Genome engineering using the CRISPR/Cas system

Abstract

Recently, an epoch-making genome engineering technology using clustered regularly at interspaced short palindromic repeats (CRISPR) and CRISPR associated (Cas) nucleases, was developed. Previous technologies for genome manipulation require the time-consuming design and construction of genome-engineered nucleases for each target and have, therefore, not been widely used in mouse research where standard techniques based on homologous recombination are commonly used. The CRISPR/Cas system only requires the design of sequences complementary to a target locus, making this technology fast and straightforward.

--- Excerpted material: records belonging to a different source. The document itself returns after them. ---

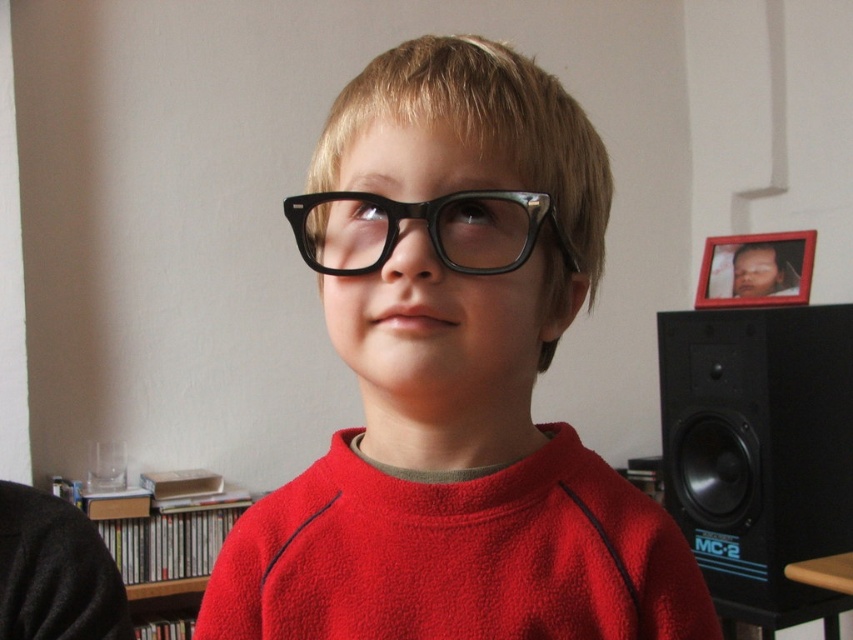 Question: Estimate the real-world distances between objects in this image. Which object is farther from the matte black glasses at center?

Choices:
 (A) black acetate glasses at center
 (B) wooden bookshelf at lower left

Answer: (B)

Question: Is the position of matte black glasses at center less distant than that of wooden bookshelf at lower left?

Choices:
 (A) yes
 (B) no

Answer: (A)

Question: Which object appears farthest from the camera in this image?

Choices:
 (A) matte black glasses at center
 (B) black plastic speaker at right
 (C) wooden bookshelf at lower left
 (D) black acetate glasses at center

Answer: (C)

Question: Can you confirm if matte black glasses at center is wider than black plastic speaker at right?

Choices:
 (A) yes
 (B) no

Answer: (B)

Question: Which object is positioned farthest from the wooden bookshelf at lower left?

Choices:
 (A) matte black glasses at center
 (B) black acetate glasses at center

Answer: (B)

Question: In this image, where is black plastic speaker at right located relative to black acetate glasses at center?

Choices:
 (A) left
 (B) right

Answer: (B) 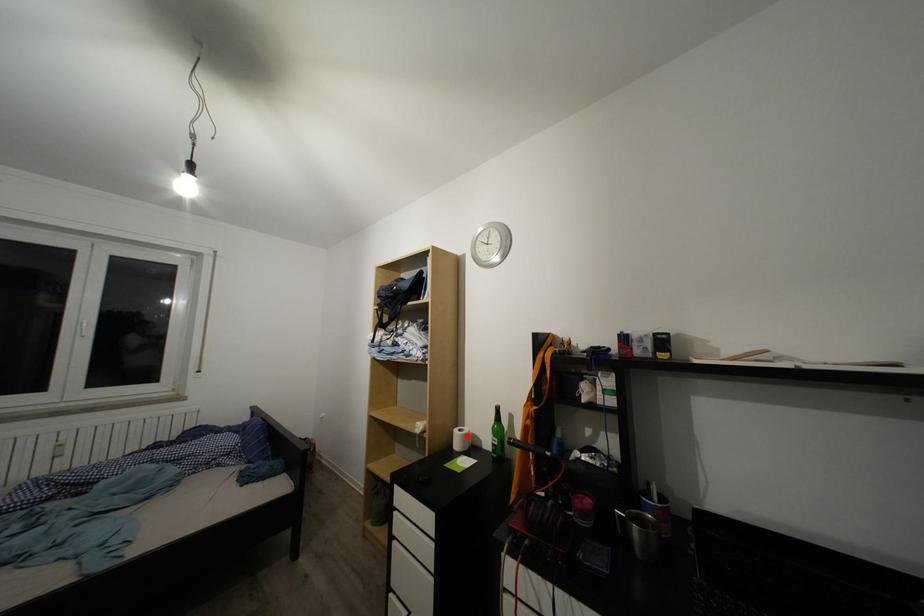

In addition, CRISPR/Cas can be used to generate mice carrying mutations in multiple genes in a single step, an achievement not possible using other methods. Here, we review the uses of this technology in genetic analysis and manipulation, including achievements made possible to date and the prospects for future therapeutic applications.

Keywords: Clustered regularly at interspaced short palindromic repeats, Clustered regularly at interspaced short palindromic repeats associated 9, Genome engineering, Double-strand breaks, Non-homologous end joining, Homology-directed repair

Core tip: This review introduces the latest information about the genome manipulation technology of the clustered regularly at interspaced short palindromic repeats (CRISPR)/CRISPR associated (Cas) system to readers. We focus particularly on the application of CRISPR/Cas in mammalian cultured cells and mice. The problems of off-target effects and the prospects for therapeutic applications of CRISPR/Cas in the future are also discussed.